“I’ve seen how easily a system can look ‘ready’ while the people inside it are not. At one point, we had a forecasting capability that was performing extremely well, yet it still wasn’t used as leadership expected it to be.”
Rogayeh Tabrizi finds that people often frame Diversity, Equity, and Inclusion as an abstract statement of values, rather than as a useful way to picture something more operational: equity shows up as the rules of the game. Who gets invited into the room where decisions are made, whose mistakes are tolerated, who is expected to be certain before they speak, and who is allowed to learn in public.

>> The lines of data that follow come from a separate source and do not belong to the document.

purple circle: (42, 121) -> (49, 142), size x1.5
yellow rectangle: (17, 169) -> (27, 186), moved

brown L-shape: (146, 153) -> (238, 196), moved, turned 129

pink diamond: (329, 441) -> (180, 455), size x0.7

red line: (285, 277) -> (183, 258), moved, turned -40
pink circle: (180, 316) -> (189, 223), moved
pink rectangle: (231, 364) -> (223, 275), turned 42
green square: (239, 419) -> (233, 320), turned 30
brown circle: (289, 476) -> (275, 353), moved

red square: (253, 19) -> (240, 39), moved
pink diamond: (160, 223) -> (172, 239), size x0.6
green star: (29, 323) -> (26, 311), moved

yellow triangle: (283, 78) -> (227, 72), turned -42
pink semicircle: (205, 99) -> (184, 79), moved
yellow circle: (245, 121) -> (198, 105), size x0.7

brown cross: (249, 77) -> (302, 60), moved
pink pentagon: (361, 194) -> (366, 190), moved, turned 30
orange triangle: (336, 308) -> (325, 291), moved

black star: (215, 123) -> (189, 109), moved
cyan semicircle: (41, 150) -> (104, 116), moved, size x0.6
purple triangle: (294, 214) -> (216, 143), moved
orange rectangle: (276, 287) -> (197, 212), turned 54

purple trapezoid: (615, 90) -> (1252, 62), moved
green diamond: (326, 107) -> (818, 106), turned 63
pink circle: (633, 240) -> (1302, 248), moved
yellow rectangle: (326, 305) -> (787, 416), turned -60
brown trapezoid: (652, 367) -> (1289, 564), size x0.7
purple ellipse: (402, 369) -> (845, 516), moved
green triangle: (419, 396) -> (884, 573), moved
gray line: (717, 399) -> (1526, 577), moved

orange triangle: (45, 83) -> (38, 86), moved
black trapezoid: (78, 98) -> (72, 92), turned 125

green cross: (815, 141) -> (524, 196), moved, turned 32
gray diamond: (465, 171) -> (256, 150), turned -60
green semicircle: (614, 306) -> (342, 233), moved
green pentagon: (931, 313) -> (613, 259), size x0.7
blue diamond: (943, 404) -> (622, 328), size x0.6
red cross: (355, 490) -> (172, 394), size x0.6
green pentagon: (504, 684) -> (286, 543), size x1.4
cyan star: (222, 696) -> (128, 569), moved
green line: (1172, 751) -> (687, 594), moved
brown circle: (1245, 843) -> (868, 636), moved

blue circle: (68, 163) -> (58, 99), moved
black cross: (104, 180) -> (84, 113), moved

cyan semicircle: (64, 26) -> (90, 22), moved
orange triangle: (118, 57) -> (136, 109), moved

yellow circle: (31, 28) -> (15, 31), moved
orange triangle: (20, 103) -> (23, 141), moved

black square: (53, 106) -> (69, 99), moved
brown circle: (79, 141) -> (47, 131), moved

Discussion of DEI often sticks to the abstract, often to avoid naming the many things that organizations silently rely on, but prefer to keep implicit. The reluctance to name those rules out loud—what truly goes into the hiring process, how credibility is granted, how risk is distributed—is exactly what subtly pushes important voices to the margins.
“Success isn’t a title, or even a milestone.” It’s about making decisions that are clearer, more accountable, and less dependent on hidden rules. It’s being able to explain your choices, learn from outcomes, and improve the system for the next person who comes through it.”
Rogayeh’s path into AI started far from business. In particle physics, one learns quickly that complex systems punish simple stories. “You can’t isolate one variable and pretend the rest of the universe is politely waiting,” she quips. “Economics gave me the parallel lesson on the human side: people don’t respond to ‘truth’ in the abstract; they respond to risk, constraints, and uncertainty, with limited information. Put those together, and inclusion stops being abstract. It becomes the deliberate work of changing the environment so that contributing, disagreeing, and learning don’t carry a higher personal cost for some people than for others.”
That kind of change can feel uncomfortable at first, because it challenges familiar habits and informal shortcuts. Many organizations have inherited practices that were never designed for scale, fairness, or clarity; often, they were never designed at all, but simply emerged as patterns of familiarity and ease. Without redesign, the system stays biased even when intentions are good. The environment is a prerequisite for the inclusion of marginalized voices, and it doesn’t appear on its own. It has to be built.

“I’ve seen how easily a system can look ‘ready’ while the people inside it are not. At one point, we had a forecasting capability that was performing extremely well, yet it still wasn’t used as leadership expected it to be. It wasn’t a technical failure. It was a decision failure: different teams were optimizing for different definitions of success, and the perceived cost of being wrong outweighed the benefit of being right. Cases like these are everywhere, and often in these situations, some people are rewarded for being cautious, for doing things the way they’ve always been done. Others are punished for taking risks, even when those risks are reasonable or have been shown to be hardly risks at all. In our case, the model could produce a near-perfect recommendation, but the organization hadn’t created conditions where acting on that recommendation felt safe.”
That’s what Rogayeh means when she says equity shows up in the mechanics. “If the safest option is always to do what’s familiar, then the people who are already established will keep winning—not because they’re better, but because the environment rewards staying inside the lines. This is also why DEI can’t be separated from governance. You can’t ask people to contribute courageously if the cost of being visible is uneven. You can’t claim to value diverse perspectives if the system only rewards a narrow communication style, or if ‘credibility’ is granted through networks rather than evidence. And you can’t build responsible technology if the voices raising concerns are treated as obstacles instead of essential contributors.”
Rogayeh’s perspective on success is shaped by those lessons. “Success isn’t a title, or even a milestone,” she emphasizes. “It’s about making decisions that are clearer, more accountable, and less dependent on hidden rules. It’s being able to explain your choices, learn from outcomes, and improve the system for the next person who comes through it. In practice, that often means building structures that outlast any individual: clear criteria for roles and promotion, consistent evaluation processes, definitions that are openly shared across teams, and feedback loops that treat learning as part of performance rather than a detour from it. Success is not only doing excellent work—it’s helping create an environment where excellent work can be recognized, adopted, and trusted in the long run.”
If Rogayeh could offer advice to younger women, it would be this: “Treat clarity as a form of power. Ask for the criteria. Ask what ‘good’ looks like, who decides it, and how it will be measured. Build depth in something real, but don’t underestimate translation—connecting the details of your work to the people and decisions it’s meant to support. And protect your agency. New systems like AI are powerful, but their value still depends on people using them responsibly. The same is true of inclusion: representation matters, but what changes outcomes is when opportunity stops being allocated by ambiguity and starts being allocated through clear, consistent decisions.”